Another client is hiring two salespeople – hunters – as opposed to the product expert/account manager types they have typically employed.

Another client is hiring as many as 15 inside salespeople to replace the prior group that turned over as a result of ineffective sales management, and a complete lack of selling abilities.

Yet another client is hiring 40 salespeople – because of turnover – and we are still waiting for the results of their sales force evaluation to determine the underlying reasons for the turnover.  We will use what we learn to help them hire the right people going forward.

There is another organization (not a client yet), with 50+ inside salespeople, suffering from inconsistency and under performance, looking to improve their ability to select the right people.  We would follow the same strategy as in the previous example to better understand what is causing the inconsistency.

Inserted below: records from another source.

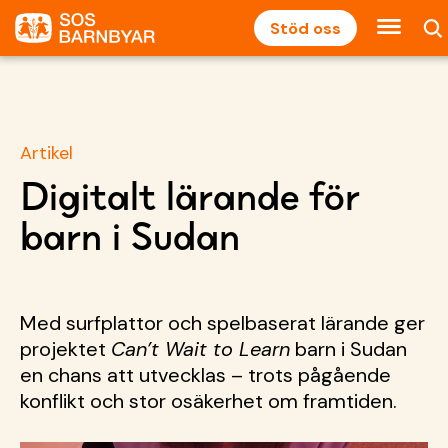
Stöd oss
Artikel
Digitalt lärande för
barn i Sudan
Med
surfplattor
och
spelbaserat
lärande ger
projektet
Can’t
Wait
to
Learn
barn i Sudan
en chans att utvecklas
– trots p
ågående
konflikt och stor osäkerhet om framtiden.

I can easily add ten more current examples but this is plenty for my conclusions and lessons.  The 10 tips that follow are in no particular order:

  1. This is a perfect time to be hiring – the economy is quickly turning around – heading into an upswing – and you must have excellent salespeople to find opportunities and get them closed by outselling your competitors.  
  2. Hiring is not an experiment. Trial and error will set you back the length of your sales cycle and learning curve plus the cost of your salaries and draws.
  3. You absolutely must know whether you have been hiring the right people or not, why, and what you must change to get it right.  This is where the sales force evaluation comes in.  Accurate answers to all of the possible “could it be…?” questions.  It’s not unusual to have 10-20 of them that must be answered in order to be certain about what must change.
  4. You must know what it will take for a salesperson to be successful in your business, calling on your market, against your competition, and with your pricing and product, and it goes WAY beyond industry knowledge and experience.
  5. Job descriptions are for employees – the people you hire – they aren’t for posting your jobs.  You provide the new salesperson with the job description when they report for their first day of work.  The job posting is a description of the person you’re seeking to hire.
  6. Jettison or redeploy your under performers. Everyone is a role model for your new salespeople so you must be certain that everyone is modeling the right kind of behaviors and competencies.  It’s similar to the hopes you have for your children when you hope they meet and become friendly with good kids from good families. The problem is that some of your salespeople aren’t and won’t ever be able to model what you want and you’ll need to know whether they can be developed to do this or not.  The Sales Force Evaluation provides the insight to make these decisions too.
  7. You must let go of old beliefs, guidelines, methods and processes.  The organization that isn’t yet a client (and might not become one) from the last example above made a broad statement that will absolutely kill any attempts to improve their ability to select successful salespeople.  One of their leaders said, “your hiring recommendation (hirable, not hirable) will be a deal stopper for us”.  They want the option to hire the people who don’t have a chance of being successful.  This despite the fact that they haven’t had consistency from the people they’ve previously selected.  Why are they taking this stance?  They had a problem with some other assessment – not a sales assessment – so they believe that if the mini-van of assessments wasn’t predictive, then the Mercedes of assessments won’t be either.
  8. You must have patience.  I know you want those new people in place in two weeks but let’s be realistic.  Six months from now, would you rather be saying, “Sure glad we waited to hire the right candidates!” or, “I wish we waited to make the right hires – this isn’t working out and we’ll have to do it all again…”
  9. Success in sales has little correlation to college education, degrees, years in sales, or even industry experience. Stop putting so much weight on these criteria and instead, make sure the candidate can outsell your competition.
  10. Success in sales has much less to do with who your new salespeople know than is thought to be true.  I’ve seen more examples of this myth than you can believe.  If your company is the one everyone wants to do business with – the industry leader, price leader, or technology leader, then salespeople with a book of business will thrive because the customers will follow them to your door.  On the other hand, if you are the new kid on the block, have new (different and not yet accepted as the standard) technology, higher pricing, are value challenged, or have decent but not great products/services, then the books of business your new salespeople bring along may not follow them to your door.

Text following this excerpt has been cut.